French writer, critic and publisher

Luc Bastard (pen name: Luc Estang; 1911–1992) was a French writer, critic and publisher.

He was born in Paris and attended boarding schools and Catholic seminaries in Artois and Belgium. He began his writing career in 1929, and published his first newspaper piece in 1933. In 1934, he joined the Catholic daily La Croix as literature and arts critic, and he rose to be its editor-in-chief in 1940.

In 1945 he became a permanent jury member of the Prix Renaudot. In 1955, he quit his position at La Croix, seeking to break through the constraints of being known as "just another Catholic writer", or worse, a Catholic propagandist. He was a friend of renowned Catholic writers such as Mauriac, Bernanos, Claudel and Jouhandeau. He continued to write through personal and professional upheavals, eventually producing some 20 novels. Among his best-known novels are the trilogy called Charges d'Ames (The Cure of Souls, 1949-1954), which has been compared to Roger Peyrefitte's 1945 novel Les Amities particulieres (Special friendships). He was influenced by writers such as Peguy, Mauriac, Bernanos, Alain-Fournier and Saint-Exupery. Notable among his later novels are L'Apostat (1968) and Les Deicides (1980).
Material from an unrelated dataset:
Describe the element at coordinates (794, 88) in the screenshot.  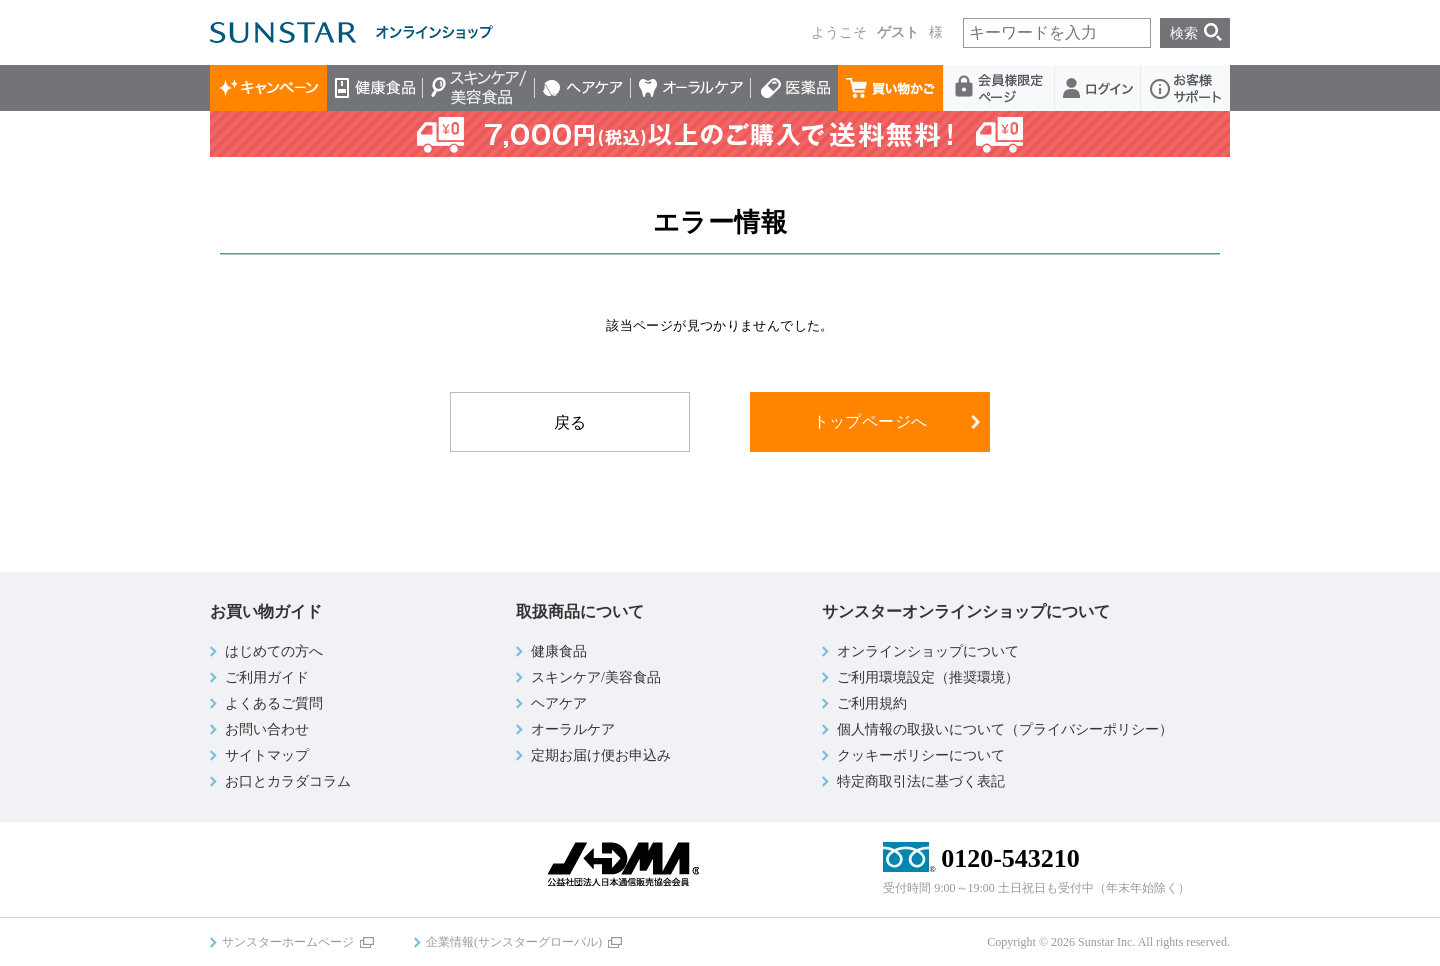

Also in 1955, he became a regular contributor to Figaro Litteraire. That same year, he co-founded the literary publishing house Editions du Seuil, where he published French authors such as Julien Green, Renaud Camus, Philippe Sollers, Didier Decoin - many of them for the first time - and foreign writers such as DM Thomas, John Irving, Alexander Zinoviev, William Boyd, Severo Sarduy, Amos Oz, Witold Gombrowicz and Heinrich Boll.

As a poet, he published his first book of verse in 1938, titled Au-dela de moi-meme (Beyond myself). This was followed by the critically acclaimed volume Transhumances (1939). Other works of poetry included Mystere apprivoise (The Mystery Tamed, 1943), La Laisse du Temps (Time on a leash, 1977) and Corps a Coeur (Heart Body, 1982). His last collection, Memorable planete appeared in Gallimard the year before his death.

He was also a broadcasting pioneer, creating serious literary programmes for the radio, notably on France Culture.

He married Suzanne Bouchereau-Boigontier in 1939; the two had a daughter. He died in Paris in 1992.